Seneciphylline and senkirkine, two pyrrolizidine alkaloids that occur in animal feeds and medicinal herbs, respectively, have been tested for their ability to produce sex-linked recessive lethals in males of Drosophila melanogaster using the Basc test (3-day feeding method). Seneciphylline was found to be mutagenic at concentrations of 10(-5), 10(-4) and 10(-3)M, which produced 3.8% sex-linked recessive lethals (983 chromosomes tested). 9.0% (708) and 15.3% (327), respectively. Senkirkine (10(-5)M) produced 4.4% sex-linked recessive lethals (2541 chromosomes tested) against 0.17% (9081) in controls. Brood pattern analysis with senkirkine showed maximum sensitivity in the late spermatid stage of spermatogenesis, which agrees with evidence that pyrrolizidine alkaloids act as indirect mutagens.
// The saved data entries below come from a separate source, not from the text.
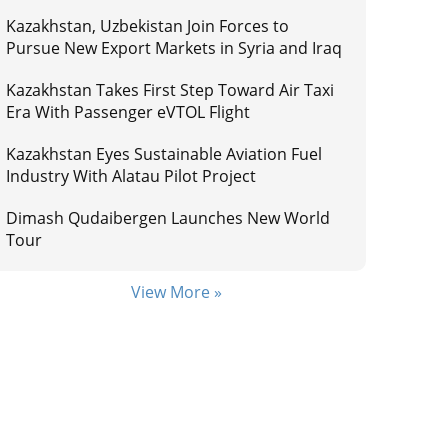
Kazakhstan, Uzbekistan Join Forces to
Pursue New Export Markets in Syria and Iraq
Kazakhstan Takes First Step Toward Air Taxi
Era With Passenger eVTOL Flight
Kazakhstan Eyes Sustainable Aviation Fuel
Industry With Alatau Pilot Project
Dimash Qudaibergen Launches New World
Tour
View More »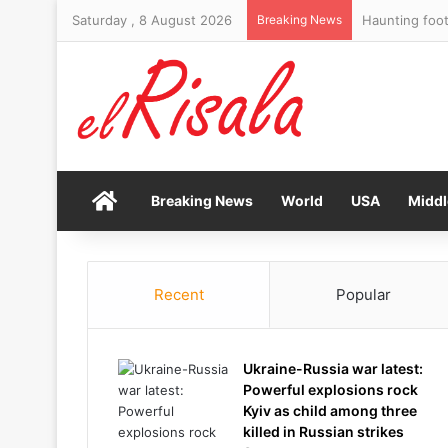
Saturday , 8 August 2026
Breaking News
Haunting foot
Home
Breaking News
World
USA
Middl
Recent
Popular
Ukraine-Russia war latest:
Powerful explosions rock
Kyiv as child among three
killed in Russian strikes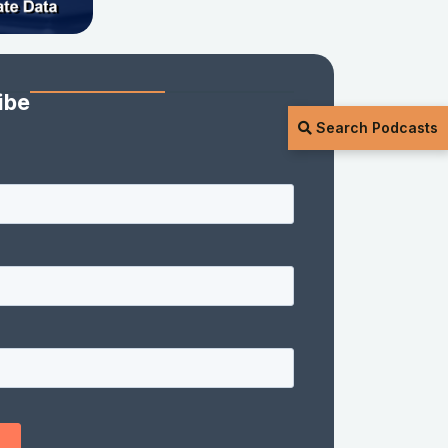
ibe
Search Podcasts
Flies fed with milk from lactating rats given an oral dose of 25 mg Seneciphylline/kg showed 1.2% sex-linked recessive lethals (1477 chromosomes tested), against 0.3% (1533) in controls.
Effect of Seneciphylline and senecionine on hepatic drug metabolizing enzymes in rats
J Ethnopharmacol 1984 Dec;12(3):271-8.PMID:6533413DOI:10.1016/0378-8741(84)90056-4.
The effect of oral administration of the pyrrolizidine alkaloids, Seneciphylline and senecionine, from Senecio vulgaris (Compositae) on activities of hepatic epoxide hydrase, glutathione-S-transferase, aminopyrine-N-demethylase and arylhydrocarbon hydroxylase (AHH) was investigated in microsomes of young male albino rats. Seneciphylline significantly increased the activities of epoxide hydrase and glutathione-S-transferase but caused reduction of cytochrome P-450 and related monooxygenase activities. Senecionine failed to stimulate epoxide hydrase while it diminished the activities of glutathione-S-transferase, aminopyrine demethylase and AHH. Seneciphylline and senecionine could not produce any prominent in vitro effect on the hepatic drug metabolizing enzymes under study, except slight stimulation of epoxide hydrase activity by both the alkaloids and slight reduction of aminopyrine demethylase activity by senecionine.
Effects of the pyrrolizidine alkaloids senecionine, retrorsine and Seneciphylline on aminopyrine N-demethylase activity on the rat liver S-10 fraction
Toxicol Lett 1981 Jun-Jul;8(4-5):217-22.PMID:7268806DOI:10.1016/0378-4274(81)90104-1.
The effects of individual pyrrolizidine alkaloids on the mixed-function oxidase (MFO) enzyme aminopyrine N-demethylase were determined in rat liver 10 000 X g supernatant. The pyrrolizidine alkaloids, senecionine, Seneciphylline and retrorsine were obtained from Senecio vulgaris. Senecionine and Seneciphylline were found to be linear mixed-type inhibitors while retrorsine was found to be a competitive inhibitor of aminopyrine N-demethylase. The average Ki's +/- S.E. for senecionine, Seneciphylline and retrorsine were 0.18 +/- 0.02, 0.33 +/- 0.06 and 0.92 +/- 0.05 mM, respectively.